Carter critiques the god-like power within the patriarchy by tracing its development to its source: the gluttonous male gaze present within the Marquis. Reflected even in the “lush, erotic, rhythmic prose” of Carter’s writing, the Marquis’ material decadence pervades the story from his ancestral mansion to his extravagant gifts to the narrator (Lokke 8). Passed through his noble heritage, the Marquis has inherited a sea-bound “Eden,” filled with all the riches and amenities one could desire. Tucked in the bosom of the sea, the Marquis’ ancestral and “amphibious” home sits on a large rock surrounded by the ocean with a small highway that appears when the tide goes out, essentially isolating the space from cosmopolitan society (Carter 9). This ancestral abode is the epicenter of his sense of entitlement and narcissistic self-deification, granting him temporal power through his title but also passing on a tradition of misogyny; Carter notes that his ancestors used to hunt women in the village. The Marquis now “hunts” in Parisian salons for fresh meat, leading him to find the story’s narrator (33). His family history of female objectification, a nod to patriarchal sanctioning of female abuse, foreshadows the coming struggles of the narrator as his wife and also hints at the importance of sight in the Marquis’ violent perversion. Keen sight is essential to a successful hunt, and the Marquis’ gaze plays a central role in his perversions and fetishes, aimed to seek out his young victims.

The Marquis’ newest conquest is the story’s narrator, a poor girl living in a small apartment with her widowed mother. When she encounters the Marquis, he comes to represent everything she is without: financial security, power, sex, and the glamour of luxury. After she is engaged to the worldly and experienced Marquis, he begins lavishly doting upon her, a preview of the riches she will inherit by their union. These luxuries, though, come with a price—the igniting of his lustful gaze. When he places a decadent ruby choker around her throat, seeming a “precious slit throat […] bright as arterial blood”, the young bride notes, “I saw him watching me in the gilded mirrors with the assessing eye of a connoisseur […] I’d never seen […] the sheer carnal avarice of [lust]” (Carter 11). In addition to connecting avarice and violence with lust, Carter creates layers of sight within this scene to a nearly cloying degree, intensifying the Marquis’ gaze, multiplied by the gilt mirrors. The manifold gazes heighten the visual and erotic intensity of the moment, punctuated violently by the gleam of blood-red rubies. When fixed around the young girl’s pale neck, the ruby necklace, as red as virgin’s blood or a slit throat, is a physical symbol of the girl’s transformation into a violent scopophiliac’s sex object, foreshadowing her impending doom.

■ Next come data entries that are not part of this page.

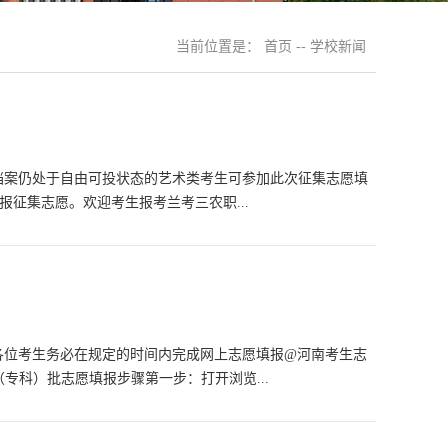
当前位置是：
首页
--
学校新闻
前档案仍处于自由可投状态的艺术类考生可参加此次征集志愿填
.cn）填报征集志愿。欢迎考生报考兰考三农职...
醒各位考生务必在规定的时间内完成网上志愿填报@河南考生志
职（专科）批志愿填报步骤第一步：打开浏览...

The ruby choker comes to represent the inception of the male gaze physically upon the narrator, all carnality and rooted in the physical. Male power within “The Bloody Chamber” is correlated with sight, for the only other male character is the blind and poor piano tuner Jean-Ives, who offers no threat to the narrator because he cannot see her. The Marquis, however, is entirely threatening in the power of his gaze. In “Visual Pleasure and Narrative Cinema,” Laura Mulvey posits,

Pleasure in looking has been split between active/male and passive/female. The determining male gaze projects its phantasy on to the female figure, which is styled accordingly. In their traditional exhibitionist role, women are simultaneously looked at and displayed, with their appearance coded for strong visual and erotic impact[…] women displayed as sexual object is the leitmotif of erotic spectacle (841).  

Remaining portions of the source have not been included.